- Born: 5 September 1907 El Caney, Cuba
- Died: 1 September 1991 (aged 83) Havana, Cuba
- Other names: Compay primero
- Occupations: Singer, musician, composer
- Relatives: Rey Caney (brother)

= Lorenzo Hierrezuelo =

Cuban trova musician (1907–1993)

Lorenzo Hierrezuelo (Hierrezuelo La O, 5 September 1907 in El Caney - 16 November 1993 in Havana) was a Cuban trova musician, singer, guitarist and composer. He was the son and nephew of soneros, and he grew up in the ambiance of this type of Cuban music and dance. At ten, he was singing in Santiago de Cuba; at thirteen he formed a trio with two friends: the trio eventually left for Havana. They sang in cafés and private houses.

He worked for most of his life in duos with three important Cuban trovadors. When his two friends returned to Oriente, Lorenzo met María Teresa Vera, and formed a duo with her in 1937. Later, with Compay Segundo (Francisco Repilado), he formed the duo Los Compadres; lastly he continued under the same title with his brother, Reinaldo Hierrezuelo, known as Rey Caney. He also had a sister, Caridad Hierrezuelo, who was a singer in the guaracha style. Los Compadres became a successful touring act, singing in most countries of the Americas. Lorenzo and his brother remained based in Cuba for the rest of their lives.

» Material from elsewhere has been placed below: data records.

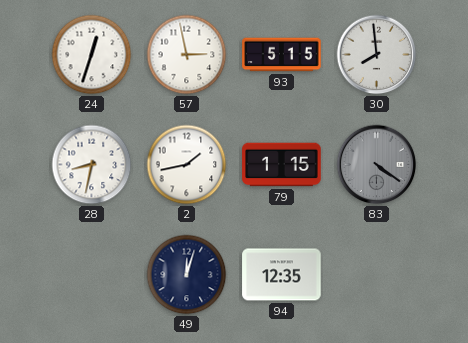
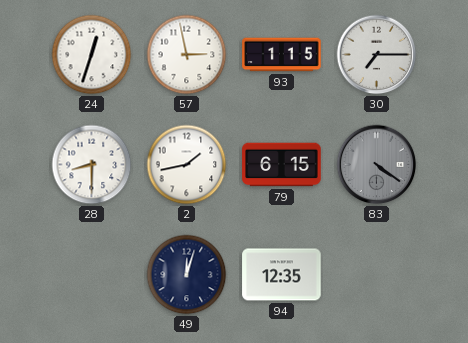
93: 5:15 -> 1:15
30: 7:59 -> 7:15
28: 8:32 -> 8:30
79: 1:15 -> 6:15
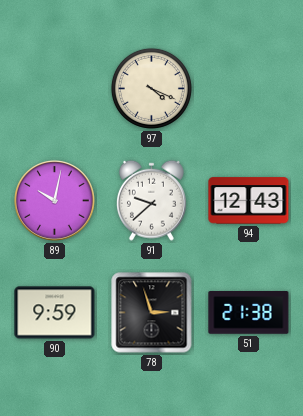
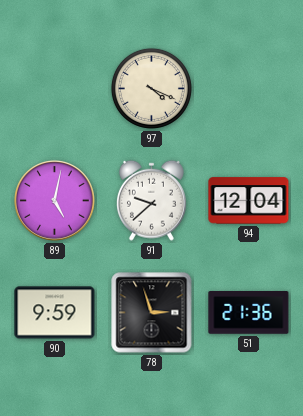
89: 10:02 -> 5:02
94: 12:43 -> 12:04
51: 21:38 -> 21:36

Reinaldo became a member of the Vieja Trova Santiaguera.

Lorenzo composed a large number of sones, boleros and guarachas, such as Barbarita tiene novio, Cantando mi son yo me muero, Caña quema, Culpable no soy, El hule de Tomasita, Ese palo tiene jutía, Mal tiempo, Mi son oriental, Rita la caimana, and Sarandonga.

He was a member of the Duet Los Compadres, an internationally renowned Cuban duet alongside Francisco Repilado.